P-196
Totoaba Forensic Identification: Specific-Primers Assay Provides Short-Time Results for a Sharpen Law Enforcement

Luis M. Enriquez-Paredes , Laboratorio de Ecologia Molecular. Facultad de Ciencias Marinas, Universidad Autonoma de Baja California, Ensenada, Mexico
Nelva Victoria-Cota , Escuela de Ciencias de la Salud,, Universidad Autónoma de Baja California., Ensenada, B.C., Mexico
Mary K. Burnham-Curtis , National Fish and Wildlife Forensic Laboratory, US Fish and Wildlife Service, Ashland, OR
Conal David True , Unidad de Biotecnologia en Piscicultura. Facultad de Ciencias Marinas., Universidad Autonoma de Baja California, Ensenada, Mexico
Illegal shipments representing more than 1500 adult totoabas and nearly 8 million dollars were seized over the last three years by both United States and Mexican authorities.

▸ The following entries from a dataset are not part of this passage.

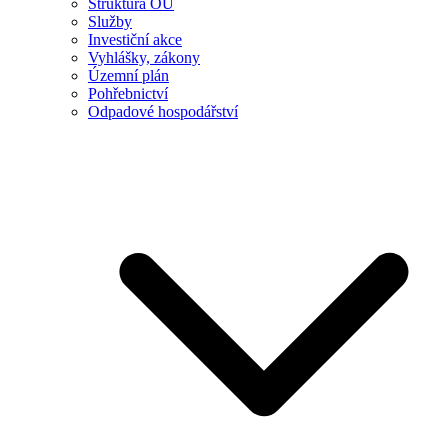
Struktura OÚ
Služby
Investiční akce
Vyhlášky, zákony
Územní plán
Pohřebnictví
Odpadové hospodářství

The high black-market value of its swim-bladder, coupled with the logistic handicaps for effective surveillance and law enforcement at the extensive Biosphere Reserve where this critically endangered sciaenid fish spawns, encourages poaching and hampers population recovery. MtDNA sequencing is the only effective and efficient genetic forensic test to unambiguously identify totoaba out from a wide variety of commercial fish exploited in the region, thus delaying and sometimes precluding proper law enforcement. Here we present a simple PCR-electrophoresis/qPCR assay targeting a distinctive 260 pb totoaba/bahaba mtDNA control region. We tested different tissues (bladder, blood, fin clips, muscle and skin) submitted to a variety of treatments (fresh, frozen, dried, boiled and rotten) in totoaba and other common commercially fished species from the area.  The method proved to be efficient and highly specific; all totoaba DNA samples, including highly degraded ones and those mixed with DNA from other species were positively identified. Further validation should provide field agents with a valuable tool to determine, in less than 3 hours, if a suspicious product came from totoaba.